■ **Assignment**: Nothing but the lines from the one containing "Image resolution: width=710" through the end of the data should be output, each reproduced exactly.

= = = = =

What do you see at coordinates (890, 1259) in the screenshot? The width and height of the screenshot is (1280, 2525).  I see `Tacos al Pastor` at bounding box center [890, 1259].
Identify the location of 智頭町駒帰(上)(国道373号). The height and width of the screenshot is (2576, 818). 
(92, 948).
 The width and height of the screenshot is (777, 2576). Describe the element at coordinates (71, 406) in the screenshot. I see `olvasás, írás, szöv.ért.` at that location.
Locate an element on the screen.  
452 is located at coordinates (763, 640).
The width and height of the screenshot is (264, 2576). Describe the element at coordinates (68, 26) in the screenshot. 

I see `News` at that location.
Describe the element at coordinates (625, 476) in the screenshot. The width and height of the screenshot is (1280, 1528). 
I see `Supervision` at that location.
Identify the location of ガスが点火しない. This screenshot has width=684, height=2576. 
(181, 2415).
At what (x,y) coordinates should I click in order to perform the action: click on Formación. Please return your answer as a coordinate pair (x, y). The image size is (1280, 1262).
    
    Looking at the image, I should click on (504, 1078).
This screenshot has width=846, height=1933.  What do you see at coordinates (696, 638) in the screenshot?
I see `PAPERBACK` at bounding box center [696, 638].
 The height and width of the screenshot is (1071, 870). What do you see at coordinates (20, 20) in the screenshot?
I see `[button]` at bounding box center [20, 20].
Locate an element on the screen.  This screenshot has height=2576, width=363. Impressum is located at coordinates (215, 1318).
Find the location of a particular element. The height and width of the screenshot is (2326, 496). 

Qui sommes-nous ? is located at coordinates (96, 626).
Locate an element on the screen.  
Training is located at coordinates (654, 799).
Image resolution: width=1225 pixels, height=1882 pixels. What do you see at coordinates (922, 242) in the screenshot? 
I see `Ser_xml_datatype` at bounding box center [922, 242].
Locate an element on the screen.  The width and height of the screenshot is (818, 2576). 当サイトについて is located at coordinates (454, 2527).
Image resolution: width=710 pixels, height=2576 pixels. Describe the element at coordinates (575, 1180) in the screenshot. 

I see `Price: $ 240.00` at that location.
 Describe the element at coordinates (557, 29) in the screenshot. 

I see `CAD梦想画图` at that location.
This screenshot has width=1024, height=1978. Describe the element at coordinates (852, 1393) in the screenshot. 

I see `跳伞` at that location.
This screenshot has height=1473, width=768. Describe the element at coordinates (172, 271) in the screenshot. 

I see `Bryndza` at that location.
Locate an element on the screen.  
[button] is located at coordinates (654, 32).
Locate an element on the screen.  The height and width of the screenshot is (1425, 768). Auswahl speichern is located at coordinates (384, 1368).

= = = = =

■ **Solution to the problem**:
Image resolution: width=710 pixels, height=2576 pixels. Describe the element at coordinates (575, 1180) in the screenshot. 

I see `Price: $ 240.00` at that location.
 Describe the element at coordinates (557, 29) in the screenshot. 

I see `CAD梦想画图` at that location.
This screenshot has width=1024, height=1978. Describe the element at coordinates (852, 1393) in the screenshot. 

I see `跳伞` at that location.
This screenshot has height=1473, width=768. Describe the element at coordinates (172, 271) in the screenshot. 

I see `Bryndza` at that location.
Locate an element on the screen.  
[button] is located at coordinates (654, 32).
Locate an element on the screen.  The height and width of the screenshot is (1425, 768). Auswahl speichern is located at coordinates (384, 1368).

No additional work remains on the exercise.